Implementing a first version of the workflow is usually straightforward enough:

  • parse the report
  • run the extraction logic
  • return structured predictions

What slows teams down is the next step: turning that workflow into something they can improve systematically.

To do that well, the team needs to:

  • compare predictions against a gold set
  • compute useful metrics
  • inspect mistakes in a structured way
  • visualize and communicate overall performance

That work is important, but it is often rewritten from scratch for each project. As a result, teams either delay it or keep the evaluation layer too ad hoc to drive disciplined iteration.

The EDD loop

The usual evaluation-driven loop looks like this:

flowchart LR
    A["Domain expert defines gold set"] --> B["Developer builds baseline workflow"]
    B --> C["Run workflow on evaluation set"]
    C --> D["Compare predictions with gold data"]
    D --> E["Compute metrics, logs, and charts"]
    E --> F["Review grouped errors with domain expert"]
    F --> G["Refine workflow or prompt"]
    G --> C
    E --> H["Share expected performance with stakeholders"]

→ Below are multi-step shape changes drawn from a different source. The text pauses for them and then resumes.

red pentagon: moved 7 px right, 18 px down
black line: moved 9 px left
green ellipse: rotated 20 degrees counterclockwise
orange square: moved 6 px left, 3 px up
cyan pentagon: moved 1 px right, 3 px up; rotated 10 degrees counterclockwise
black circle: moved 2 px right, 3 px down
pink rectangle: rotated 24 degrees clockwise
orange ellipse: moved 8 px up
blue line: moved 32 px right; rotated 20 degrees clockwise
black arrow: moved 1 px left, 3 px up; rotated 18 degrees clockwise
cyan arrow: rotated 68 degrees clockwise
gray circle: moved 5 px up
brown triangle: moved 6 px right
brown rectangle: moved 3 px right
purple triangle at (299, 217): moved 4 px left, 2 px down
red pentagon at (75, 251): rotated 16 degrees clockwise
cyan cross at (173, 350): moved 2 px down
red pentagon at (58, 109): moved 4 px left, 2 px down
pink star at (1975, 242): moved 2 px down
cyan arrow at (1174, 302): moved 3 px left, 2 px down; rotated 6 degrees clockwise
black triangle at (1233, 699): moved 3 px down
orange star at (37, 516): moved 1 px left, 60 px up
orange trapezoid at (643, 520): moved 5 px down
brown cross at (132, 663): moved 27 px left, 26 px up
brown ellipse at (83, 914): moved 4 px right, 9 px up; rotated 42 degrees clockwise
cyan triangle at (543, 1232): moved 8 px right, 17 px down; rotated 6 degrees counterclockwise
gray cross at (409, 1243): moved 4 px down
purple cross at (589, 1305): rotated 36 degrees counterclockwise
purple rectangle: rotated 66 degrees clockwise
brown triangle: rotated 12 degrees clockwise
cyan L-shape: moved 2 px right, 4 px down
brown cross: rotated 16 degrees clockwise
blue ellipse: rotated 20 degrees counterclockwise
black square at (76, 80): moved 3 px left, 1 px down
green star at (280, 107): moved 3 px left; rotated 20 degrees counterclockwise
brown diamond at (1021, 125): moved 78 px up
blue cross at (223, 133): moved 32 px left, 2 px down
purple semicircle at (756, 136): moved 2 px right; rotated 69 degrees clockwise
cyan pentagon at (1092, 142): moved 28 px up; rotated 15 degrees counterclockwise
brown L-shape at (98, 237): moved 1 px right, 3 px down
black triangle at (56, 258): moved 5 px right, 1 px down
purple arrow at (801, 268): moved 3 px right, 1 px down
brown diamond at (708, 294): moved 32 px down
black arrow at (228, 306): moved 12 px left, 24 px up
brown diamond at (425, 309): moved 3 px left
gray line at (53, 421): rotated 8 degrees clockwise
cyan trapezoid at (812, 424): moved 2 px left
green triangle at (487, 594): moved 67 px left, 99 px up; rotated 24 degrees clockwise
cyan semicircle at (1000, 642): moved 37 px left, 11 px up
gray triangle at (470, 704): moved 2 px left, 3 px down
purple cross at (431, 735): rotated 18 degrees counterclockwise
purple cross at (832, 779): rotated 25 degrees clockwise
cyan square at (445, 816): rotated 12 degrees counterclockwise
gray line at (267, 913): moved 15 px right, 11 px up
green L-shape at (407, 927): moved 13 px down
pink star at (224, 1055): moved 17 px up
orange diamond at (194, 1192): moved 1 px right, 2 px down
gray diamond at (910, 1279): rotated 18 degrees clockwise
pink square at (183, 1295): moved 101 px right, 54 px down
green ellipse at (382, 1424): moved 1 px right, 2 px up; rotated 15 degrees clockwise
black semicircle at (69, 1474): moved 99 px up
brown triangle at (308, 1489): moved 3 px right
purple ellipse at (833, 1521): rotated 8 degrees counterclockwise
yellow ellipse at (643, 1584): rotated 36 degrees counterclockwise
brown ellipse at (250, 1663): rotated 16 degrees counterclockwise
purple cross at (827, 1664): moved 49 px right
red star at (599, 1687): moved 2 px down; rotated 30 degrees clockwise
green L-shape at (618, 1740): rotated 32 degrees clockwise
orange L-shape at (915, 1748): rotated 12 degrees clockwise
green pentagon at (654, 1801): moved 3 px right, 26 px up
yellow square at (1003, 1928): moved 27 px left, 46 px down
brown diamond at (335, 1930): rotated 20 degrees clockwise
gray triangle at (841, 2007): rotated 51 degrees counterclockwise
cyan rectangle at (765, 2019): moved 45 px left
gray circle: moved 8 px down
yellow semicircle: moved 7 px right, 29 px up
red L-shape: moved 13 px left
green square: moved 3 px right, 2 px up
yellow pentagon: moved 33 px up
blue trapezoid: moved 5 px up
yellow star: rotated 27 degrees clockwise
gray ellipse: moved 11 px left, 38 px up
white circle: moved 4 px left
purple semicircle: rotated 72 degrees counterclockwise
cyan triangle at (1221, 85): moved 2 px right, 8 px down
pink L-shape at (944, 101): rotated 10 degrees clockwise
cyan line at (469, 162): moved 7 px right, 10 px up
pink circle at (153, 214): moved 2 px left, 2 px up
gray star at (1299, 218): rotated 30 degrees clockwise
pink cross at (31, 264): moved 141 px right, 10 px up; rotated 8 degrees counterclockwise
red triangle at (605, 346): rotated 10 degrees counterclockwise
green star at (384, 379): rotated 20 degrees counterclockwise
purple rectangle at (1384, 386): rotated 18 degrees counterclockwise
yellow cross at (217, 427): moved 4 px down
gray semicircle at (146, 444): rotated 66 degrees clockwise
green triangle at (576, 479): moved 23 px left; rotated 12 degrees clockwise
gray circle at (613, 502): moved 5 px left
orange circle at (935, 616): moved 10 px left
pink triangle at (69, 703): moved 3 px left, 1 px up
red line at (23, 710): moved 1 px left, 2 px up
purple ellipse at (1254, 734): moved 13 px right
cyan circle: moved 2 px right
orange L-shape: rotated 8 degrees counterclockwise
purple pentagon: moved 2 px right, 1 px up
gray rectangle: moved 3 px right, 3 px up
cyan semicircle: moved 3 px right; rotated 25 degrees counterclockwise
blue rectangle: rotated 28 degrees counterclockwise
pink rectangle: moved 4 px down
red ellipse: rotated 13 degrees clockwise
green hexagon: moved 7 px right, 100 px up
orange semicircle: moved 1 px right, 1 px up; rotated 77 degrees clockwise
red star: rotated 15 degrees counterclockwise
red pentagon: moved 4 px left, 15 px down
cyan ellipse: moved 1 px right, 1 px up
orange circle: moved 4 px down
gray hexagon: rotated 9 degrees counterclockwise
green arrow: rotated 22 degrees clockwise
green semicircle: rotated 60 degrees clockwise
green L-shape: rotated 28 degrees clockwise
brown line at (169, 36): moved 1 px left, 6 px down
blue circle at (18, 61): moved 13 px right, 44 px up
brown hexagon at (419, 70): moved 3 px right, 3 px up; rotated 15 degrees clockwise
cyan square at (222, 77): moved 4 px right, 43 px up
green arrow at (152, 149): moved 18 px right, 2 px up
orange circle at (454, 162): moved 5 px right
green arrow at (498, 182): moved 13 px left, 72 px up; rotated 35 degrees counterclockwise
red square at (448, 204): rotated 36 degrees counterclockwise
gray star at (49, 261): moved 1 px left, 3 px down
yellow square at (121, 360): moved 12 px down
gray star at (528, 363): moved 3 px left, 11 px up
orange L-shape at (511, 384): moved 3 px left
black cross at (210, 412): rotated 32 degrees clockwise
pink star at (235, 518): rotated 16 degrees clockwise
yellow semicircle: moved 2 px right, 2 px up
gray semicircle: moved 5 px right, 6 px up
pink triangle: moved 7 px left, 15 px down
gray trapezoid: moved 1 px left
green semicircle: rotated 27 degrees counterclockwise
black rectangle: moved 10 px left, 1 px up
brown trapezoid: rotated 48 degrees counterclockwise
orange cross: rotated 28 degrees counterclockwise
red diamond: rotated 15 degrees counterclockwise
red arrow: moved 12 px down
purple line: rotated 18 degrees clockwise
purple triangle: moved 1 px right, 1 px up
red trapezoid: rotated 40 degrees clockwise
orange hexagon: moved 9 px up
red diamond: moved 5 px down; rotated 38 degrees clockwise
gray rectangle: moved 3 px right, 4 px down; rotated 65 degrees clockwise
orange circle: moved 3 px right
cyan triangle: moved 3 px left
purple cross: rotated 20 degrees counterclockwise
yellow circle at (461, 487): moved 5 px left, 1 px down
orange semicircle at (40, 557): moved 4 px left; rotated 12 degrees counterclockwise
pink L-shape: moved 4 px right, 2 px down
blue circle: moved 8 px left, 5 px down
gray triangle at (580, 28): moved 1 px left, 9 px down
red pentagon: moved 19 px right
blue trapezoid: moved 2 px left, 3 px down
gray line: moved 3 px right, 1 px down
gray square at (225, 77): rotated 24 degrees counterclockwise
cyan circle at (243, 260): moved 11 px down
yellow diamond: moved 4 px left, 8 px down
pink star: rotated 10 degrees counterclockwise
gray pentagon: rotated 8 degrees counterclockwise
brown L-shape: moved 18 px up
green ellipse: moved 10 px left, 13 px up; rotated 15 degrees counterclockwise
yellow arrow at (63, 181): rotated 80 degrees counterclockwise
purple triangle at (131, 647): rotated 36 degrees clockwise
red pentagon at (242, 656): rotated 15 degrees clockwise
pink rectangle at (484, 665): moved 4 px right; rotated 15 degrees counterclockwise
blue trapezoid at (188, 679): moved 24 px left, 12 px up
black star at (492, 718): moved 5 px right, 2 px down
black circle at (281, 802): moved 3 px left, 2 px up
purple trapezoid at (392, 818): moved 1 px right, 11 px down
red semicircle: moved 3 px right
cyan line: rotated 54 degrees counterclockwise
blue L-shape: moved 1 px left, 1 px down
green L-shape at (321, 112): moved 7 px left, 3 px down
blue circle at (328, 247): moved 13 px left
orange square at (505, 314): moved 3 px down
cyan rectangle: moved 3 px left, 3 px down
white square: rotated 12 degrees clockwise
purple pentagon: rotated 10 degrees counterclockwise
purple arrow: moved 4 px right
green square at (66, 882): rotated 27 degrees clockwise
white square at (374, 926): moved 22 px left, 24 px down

This loop matters because it gives the team two different outputs:

  • an iteration loop for improving the workflow
  • a performance summary that can be shared with stakeholders

Where domain experts fit

Many extraction problems are domain-heavy. A developer can usually build the software pipeline, but may not have enough domain knowledge to define intended behavior alone.

That is why the gold set is so important.

In practice, the domain expert often contributes in two places:

  1. Gold-set design They help define representative examples, labels, extracted fields, and task boundaries.

  2. Error review They explain what a mistake means in domain terms.

One useful review pattern is:

If a junior analyst with no prior domain experience made this mistake, what would you say to explain what they misunderstood?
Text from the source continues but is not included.